Bishop Michael Smith celebrated the Mass of the Lord’s Nativity at the Cathedral of Christ the King.  The Bishop was joined in the liturgy by priests of the Cathedral parish and a number of visiting clergy.  The music was provided by the Cathedral Choir and the Mullingar Town Band.  During the Mass, Bishop Smith expressed the thoughts of many people in congratulating the Bishop and people of Ardagh and Clonmacnois on the reopening of St Mel’s Cathedral in Longford.

In his homily, Bishop Smith said that “Christmas pulls us in many directions.  However at its core is the fact of the birth of a child, not any child, but the fulfillment of a promise God made time and time again over the centuries to His people”.
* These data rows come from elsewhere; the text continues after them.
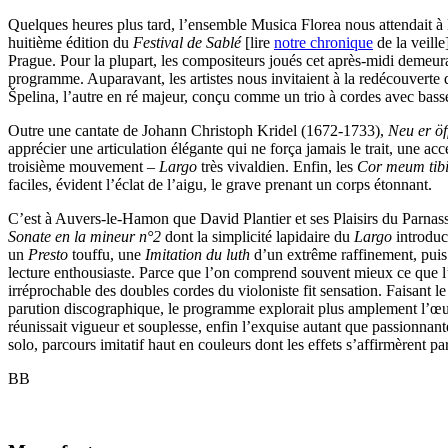
Quelques heures plus tard, l’ensemble Musica Florea nous attendait à
huitième édition du
Festival de Sablé
[lire
notre chronique
de la veille
Prague. Pour la plupart, les compositeurs joués cet après-midi demeur
programme. Auparavant, les artistes nous invitaient à la redécouvert
Špelina, l’autre en ré majeur, conçu comme un trio à cordes avec bass
Outre une cantate de Johann Christoph Kridel (1672-1733),
Neu er öf
apprécier une articulation élégante qui ne força jamais le trait, une a
troisième mouvement –
Largo
très vivaldien. Enfin, les
Cor meum tib
faciles, évident l’éclat de l’aigu, le grave prenant un corps étonnant.
C’est à Auvers-le-Hamon que David Plantier et ses Plaisirs du Parnas
Sonate
en la mineur n°2
dont la simplicité lapidaire du
Largo
introduc
un
Presto
touffu, une
Imitation du luth
d’un extrême raffinement, pui
lecture enthousiaste. Parce que l’on comprend souvent mieux ce que l’on
irréprochable des doubles cordes du violoniste fit sensation. Faisant l
parution discographique, le programme explorait plus amplement l’œuv
réunissait vigueur et souplesse, enfin l’exquise autant que passionnan
solo, parcours imitatif haut en couleurs dont les effets s’affirmèrent pa
BB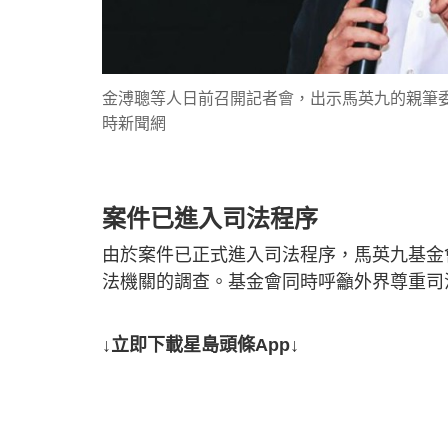
金溥聰等人日前召開記者會，出示馬英九的親筆
時新聞網
案件已進入司法程序
由於案件已正式進入司法程序，馬英九基金
法機關的調查。基金會同時呼籲外界尊重司
↓立即下載星島頭條App↓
“There was no great proclamation of His birth.  All would have found it impossible to believe that the long promised Messiah would be born in a stable.  The only ones who received the message were the shepherds looking after the sheep in the fields.  The message they received was very simple but rooted in the language of expectation that ran through the Old Testament: ‘today a Saviour will be born to you, He is Christ the Lord’.  These words – Saviour, Christ, Lord – have deep meaning in the context of God’s relationship with His people.  This is who is he: the child Jesus is the One who saves; He is Christ the ‘anointed one’ of God; He is the Servant King of His people.”

The Bishop drew a parallel between the lowly circumstances of Christ’s birth and the suffering which many people endure in the Middle East still today.

“The comment, earlier this week, of the Catholic Patriarch of Jerusalem is thought provoking.  He said: ‘We are always moved in the Gospels to read that Mary and Joseph found no room in the Inn and that Jesus was born in a stable.  Today among the millions of refugees in the Middle East there are many children who desire to sleep in a stable or a shed like the one in which Jesus was born.  For them it would be a luxury’.  Let us remember these children and their families in our prayers this evening and always.